In addition, in the manufacture of automobiles, particularly passenger cars, various high-strength steels or profiles are often used in order to reduce the weight of the automobiles and to provide good flow line appearance to the automobile bodies. In particular, in recent years, an unequal thickness plate (also referred to as a differential thickness plate) based on a laser welding technique has been widely used as a structural material of a vehicle body or a door. The main bearing part is generally made of a steel plate with larger thickness, the secondary bearing part or the part without bearing force is generally made of a thinner steel plate, the main bearing part and the secondary bearing part are connected by laser welding to ensure the strength of the structural part, and finally, the structural part is formed by punching.

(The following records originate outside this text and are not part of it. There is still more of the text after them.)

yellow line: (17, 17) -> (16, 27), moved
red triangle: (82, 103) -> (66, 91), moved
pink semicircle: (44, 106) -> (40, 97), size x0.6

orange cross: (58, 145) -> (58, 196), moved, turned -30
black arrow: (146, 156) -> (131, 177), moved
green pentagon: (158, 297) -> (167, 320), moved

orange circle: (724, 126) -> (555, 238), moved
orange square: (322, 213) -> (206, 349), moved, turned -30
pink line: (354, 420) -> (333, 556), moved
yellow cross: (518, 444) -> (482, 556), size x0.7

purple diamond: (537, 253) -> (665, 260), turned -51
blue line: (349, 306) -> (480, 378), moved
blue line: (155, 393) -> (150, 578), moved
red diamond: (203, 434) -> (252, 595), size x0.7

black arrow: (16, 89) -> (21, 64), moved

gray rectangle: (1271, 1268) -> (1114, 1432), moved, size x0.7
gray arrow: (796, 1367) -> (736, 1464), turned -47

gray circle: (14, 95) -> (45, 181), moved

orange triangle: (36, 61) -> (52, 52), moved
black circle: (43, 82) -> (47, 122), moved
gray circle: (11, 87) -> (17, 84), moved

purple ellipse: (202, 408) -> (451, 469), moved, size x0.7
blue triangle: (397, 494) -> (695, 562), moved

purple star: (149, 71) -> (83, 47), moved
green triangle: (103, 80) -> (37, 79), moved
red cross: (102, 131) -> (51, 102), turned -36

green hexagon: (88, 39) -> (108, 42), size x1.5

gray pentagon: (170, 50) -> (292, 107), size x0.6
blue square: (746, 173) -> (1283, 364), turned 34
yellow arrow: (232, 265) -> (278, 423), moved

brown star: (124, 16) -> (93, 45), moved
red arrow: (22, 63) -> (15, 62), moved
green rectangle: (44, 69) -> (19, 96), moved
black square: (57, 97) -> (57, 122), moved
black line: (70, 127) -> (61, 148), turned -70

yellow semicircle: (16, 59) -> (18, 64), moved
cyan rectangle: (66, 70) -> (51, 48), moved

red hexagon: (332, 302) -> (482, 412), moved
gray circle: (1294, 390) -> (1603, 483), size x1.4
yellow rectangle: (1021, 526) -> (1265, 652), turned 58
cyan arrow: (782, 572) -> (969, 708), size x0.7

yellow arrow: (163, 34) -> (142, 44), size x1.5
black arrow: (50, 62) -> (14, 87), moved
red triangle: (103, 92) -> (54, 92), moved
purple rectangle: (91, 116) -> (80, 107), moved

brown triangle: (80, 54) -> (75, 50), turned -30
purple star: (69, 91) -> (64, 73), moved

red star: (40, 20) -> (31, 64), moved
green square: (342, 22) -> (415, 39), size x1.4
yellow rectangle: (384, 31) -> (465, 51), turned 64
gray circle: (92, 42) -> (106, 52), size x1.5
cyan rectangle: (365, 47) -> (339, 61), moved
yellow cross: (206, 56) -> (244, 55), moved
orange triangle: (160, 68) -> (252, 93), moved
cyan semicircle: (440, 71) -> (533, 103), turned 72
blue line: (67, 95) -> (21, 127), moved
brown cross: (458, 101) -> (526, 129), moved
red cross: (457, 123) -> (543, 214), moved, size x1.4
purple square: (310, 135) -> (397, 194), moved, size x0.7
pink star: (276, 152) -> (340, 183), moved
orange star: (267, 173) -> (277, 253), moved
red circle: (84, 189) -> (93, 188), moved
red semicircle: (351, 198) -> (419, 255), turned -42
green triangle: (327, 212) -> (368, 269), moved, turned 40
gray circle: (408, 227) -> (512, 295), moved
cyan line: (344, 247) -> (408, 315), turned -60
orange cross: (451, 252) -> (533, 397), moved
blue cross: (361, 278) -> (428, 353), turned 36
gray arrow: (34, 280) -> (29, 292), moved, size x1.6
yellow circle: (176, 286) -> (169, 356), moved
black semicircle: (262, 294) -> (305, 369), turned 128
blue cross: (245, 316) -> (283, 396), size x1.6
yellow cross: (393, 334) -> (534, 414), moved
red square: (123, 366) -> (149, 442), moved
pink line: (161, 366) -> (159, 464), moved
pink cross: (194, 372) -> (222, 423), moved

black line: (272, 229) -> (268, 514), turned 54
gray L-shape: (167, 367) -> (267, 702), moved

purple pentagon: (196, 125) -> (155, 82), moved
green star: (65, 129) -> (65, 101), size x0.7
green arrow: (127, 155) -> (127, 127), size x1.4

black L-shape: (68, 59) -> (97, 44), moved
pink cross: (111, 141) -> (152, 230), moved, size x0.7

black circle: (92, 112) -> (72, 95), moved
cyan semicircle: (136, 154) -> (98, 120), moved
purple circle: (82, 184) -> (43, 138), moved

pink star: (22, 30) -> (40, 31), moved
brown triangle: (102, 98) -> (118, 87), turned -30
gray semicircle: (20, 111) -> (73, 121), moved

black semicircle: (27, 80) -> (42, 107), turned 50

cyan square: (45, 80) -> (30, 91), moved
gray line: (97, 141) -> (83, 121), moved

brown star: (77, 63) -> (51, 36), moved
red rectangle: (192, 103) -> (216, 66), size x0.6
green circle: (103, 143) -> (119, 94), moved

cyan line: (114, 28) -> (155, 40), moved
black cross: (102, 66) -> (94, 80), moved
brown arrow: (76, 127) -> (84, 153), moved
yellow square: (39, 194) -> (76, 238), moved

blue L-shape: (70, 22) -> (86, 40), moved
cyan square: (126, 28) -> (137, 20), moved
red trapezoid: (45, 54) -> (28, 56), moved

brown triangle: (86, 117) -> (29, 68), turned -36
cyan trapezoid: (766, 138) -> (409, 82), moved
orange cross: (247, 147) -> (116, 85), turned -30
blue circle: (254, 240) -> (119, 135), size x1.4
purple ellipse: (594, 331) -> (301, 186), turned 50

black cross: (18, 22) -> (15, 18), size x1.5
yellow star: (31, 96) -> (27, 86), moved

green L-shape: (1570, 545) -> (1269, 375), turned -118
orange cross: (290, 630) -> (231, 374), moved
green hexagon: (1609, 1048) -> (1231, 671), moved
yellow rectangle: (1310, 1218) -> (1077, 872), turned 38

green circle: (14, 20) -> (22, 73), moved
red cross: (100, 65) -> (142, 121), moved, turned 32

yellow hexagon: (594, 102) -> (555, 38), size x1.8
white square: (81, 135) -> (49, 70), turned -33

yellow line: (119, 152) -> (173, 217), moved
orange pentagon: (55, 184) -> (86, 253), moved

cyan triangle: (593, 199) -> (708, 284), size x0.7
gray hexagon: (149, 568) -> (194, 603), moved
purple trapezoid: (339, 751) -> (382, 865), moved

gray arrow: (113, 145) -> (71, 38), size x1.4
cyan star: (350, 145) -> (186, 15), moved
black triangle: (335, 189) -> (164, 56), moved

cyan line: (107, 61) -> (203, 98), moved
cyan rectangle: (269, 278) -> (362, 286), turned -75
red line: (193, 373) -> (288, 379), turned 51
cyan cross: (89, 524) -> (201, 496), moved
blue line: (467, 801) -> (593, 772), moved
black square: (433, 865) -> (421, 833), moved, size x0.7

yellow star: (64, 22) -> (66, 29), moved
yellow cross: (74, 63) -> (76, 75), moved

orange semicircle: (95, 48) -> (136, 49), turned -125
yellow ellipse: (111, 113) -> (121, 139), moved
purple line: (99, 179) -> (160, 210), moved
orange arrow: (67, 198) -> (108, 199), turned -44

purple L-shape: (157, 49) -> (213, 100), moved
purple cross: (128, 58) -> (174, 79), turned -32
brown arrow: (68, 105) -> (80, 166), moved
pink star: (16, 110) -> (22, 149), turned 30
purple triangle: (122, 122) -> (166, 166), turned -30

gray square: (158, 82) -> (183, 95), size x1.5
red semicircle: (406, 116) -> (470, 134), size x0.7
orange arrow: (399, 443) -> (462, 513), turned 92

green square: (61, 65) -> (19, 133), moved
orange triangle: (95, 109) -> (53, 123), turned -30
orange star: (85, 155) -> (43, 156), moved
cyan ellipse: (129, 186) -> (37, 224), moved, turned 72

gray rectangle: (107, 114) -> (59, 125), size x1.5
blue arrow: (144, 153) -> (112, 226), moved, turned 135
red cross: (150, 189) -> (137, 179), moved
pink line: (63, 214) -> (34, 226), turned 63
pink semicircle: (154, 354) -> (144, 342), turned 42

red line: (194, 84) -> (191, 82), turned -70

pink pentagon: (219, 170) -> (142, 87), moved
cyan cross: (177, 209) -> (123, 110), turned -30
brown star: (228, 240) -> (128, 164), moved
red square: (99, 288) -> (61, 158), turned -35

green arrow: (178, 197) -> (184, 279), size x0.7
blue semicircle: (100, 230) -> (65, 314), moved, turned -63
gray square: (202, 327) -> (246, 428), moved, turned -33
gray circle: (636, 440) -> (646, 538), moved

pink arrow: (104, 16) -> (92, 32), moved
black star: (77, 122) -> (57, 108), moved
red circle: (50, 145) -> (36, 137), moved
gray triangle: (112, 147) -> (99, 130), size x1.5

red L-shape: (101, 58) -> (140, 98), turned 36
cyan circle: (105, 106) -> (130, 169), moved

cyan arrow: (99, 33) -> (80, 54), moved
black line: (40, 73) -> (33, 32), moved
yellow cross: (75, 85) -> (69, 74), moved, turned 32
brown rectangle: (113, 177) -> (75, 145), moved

In addition to the unequal thickness plates, the covering panels and the roof panels of the automobile, the frame structure of the automobile body, and the like are also formed by processing plates. In fact, there is a problem of how to reduce the weight of a vehicle and improve transportation efficiency not only in automobile manufacturing but also in manufacturing of aerospace vehicles, ships, high-speed trains, and the like. The best technical route for reducing the self weight of the components is to adopt high-strength steel or even ultrahigh-strength steel. However, this technical route has a major problem in that the welding characteristics and the punching characteristics of the high-strength steel or the ultra-high-strength steel are insufficient, and thus it is difficult to achieve both high strength and good processing characteristics.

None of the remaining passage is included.